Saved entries

━━━━━━━━━━

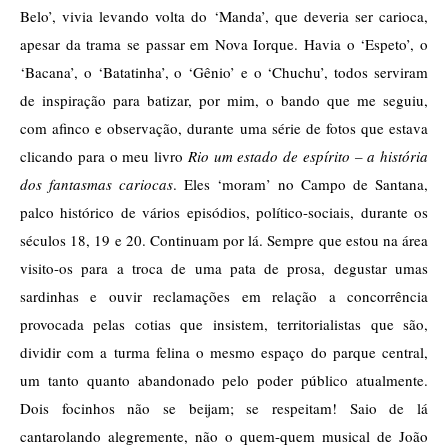
Belo’, vivia levando volta do ‘Manda’, que deveria ser carioca, 
apesar da trama se passar em Nova Iorque. Havia o ‘Espeto’, o 
‘Bacana’, o ‘Batatinha’, o ‘Gênio’ e o ‘Chuchu’, todos serviram 
de inspiração para batizar, por mim, o bando que me seguiu, 
com afinco e observação, durante uma série de fotos que estava 
clicando para o meu livro 
Rio um estado de espírito – a história 
dos fantasmas cariocas
. Eles ‘moram’ no Campo de Santana, 
palco histórico de vários episódios, político-sociais, durante os 
séculos 18, 19 e 20. Continuam por lá. Sempre que estou na área 
visito-os para a troca de uma pata de prosa, degustar umas 
sardinhas e ouvir reclamações em relação a concorrência 
provocada pelas cotias que insistem, territorialistas que são, 
dividir com a turma felina o mesmo espaço do parque central, 
um tanto quanto abandonado pelo poder público atualmente. 
Dois focinhos não se beijam; se respeitam! Saio de lá 
cantarolando alegremente, não o quem-quem musical de João 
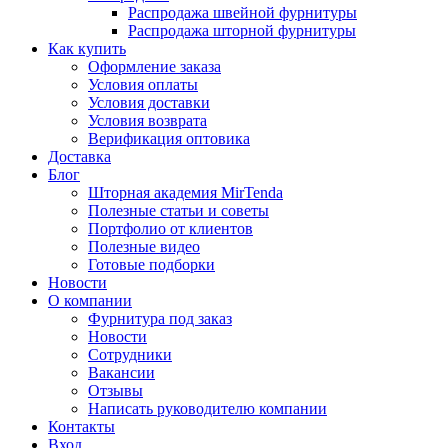
Распродажа швейной фурнитуры
Распродажа шторной фурнитуры
Как купить
Оформление заказа
Условия оплаты
Условия доставки
Условия возврата
Верификация оптовика
Доставка
Блог
Шторная академия MirTenda
Полезные статьи и советы
Портфолио от клиентов
Полезные видео
Готовые подборки
Новости
О компании
Фурнитура под заказ
Новости
Сотрудники
Вакансии
Отзывы
Написать руководителю компании
Контакты
Вход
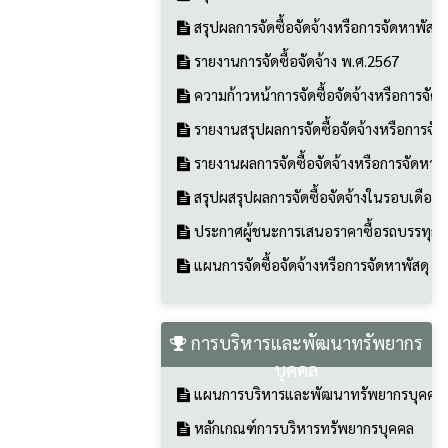
สรุปผลการจัดซื้อจัดจ้างหรือการจัดหาพัสด
รายงานการจัดซื้อจัดจ้าง พ.ศ.2567
ความก้าวหน้าการจัดซื้อจัดจ้างหรือการจัดห
รายงานสรุปผลการจัดซื้อจัดจ้างหรือการจัด
รายงานผลการจัดซื้อจัดจ้างหรือการจัดหาพั
สรุปผสรุปผลการจัดซื้อจัดจ้างในรอบเดือน
ประกาศผู้ชนะการเสนอราคาซื้อรถบรรทุก(ด
แผนการจัดซื้อจัดจ้างหรือการจัดหาพัสดุ 
การบริหารและพัฒนาทรัพยากร
บุคคล
แผนการบริหารและพัฒนาทรัพยากรบุคคล
หลักเกณฑ์การบริหารทรัพยากรบุคคล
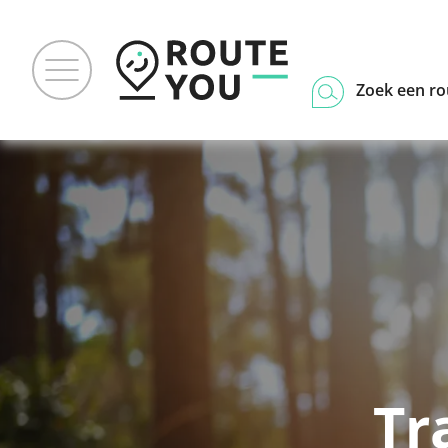
Zoek een ro
Tr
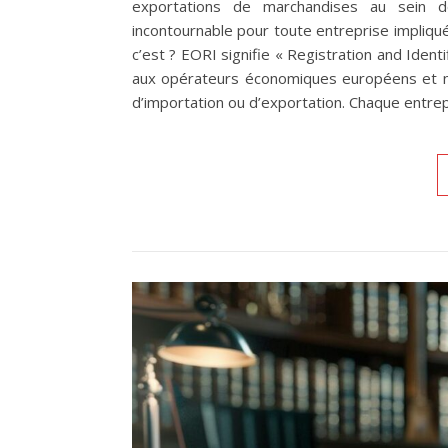
exportations de marchandises au sein d
incontournable pour toute entreprise impliqu
c’est ? EORI signifie « Registration and Identi
aux opérateurs économiques européens et no
d’importation ou d’exportation. Chaque entre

━━━━━━━━━━

- **Work request**: Omit every picture, and please return the entries exactly from the first line through the line with "de inspiração para", both included.

- **Reply to the task**:
Belo’, vivia levando volta do ‘Manda’, que deveria ser carioca, 
apesar da trama se passar em Nova Iorque. Havia o ‘Espeto’, o 
‘Bacana’, o ‘Batatinha’, o ‘Gênio’ e o ‘Chuchu’, todos serviram 
de inspiração para batizar, por mim, o bando que me seguiu, 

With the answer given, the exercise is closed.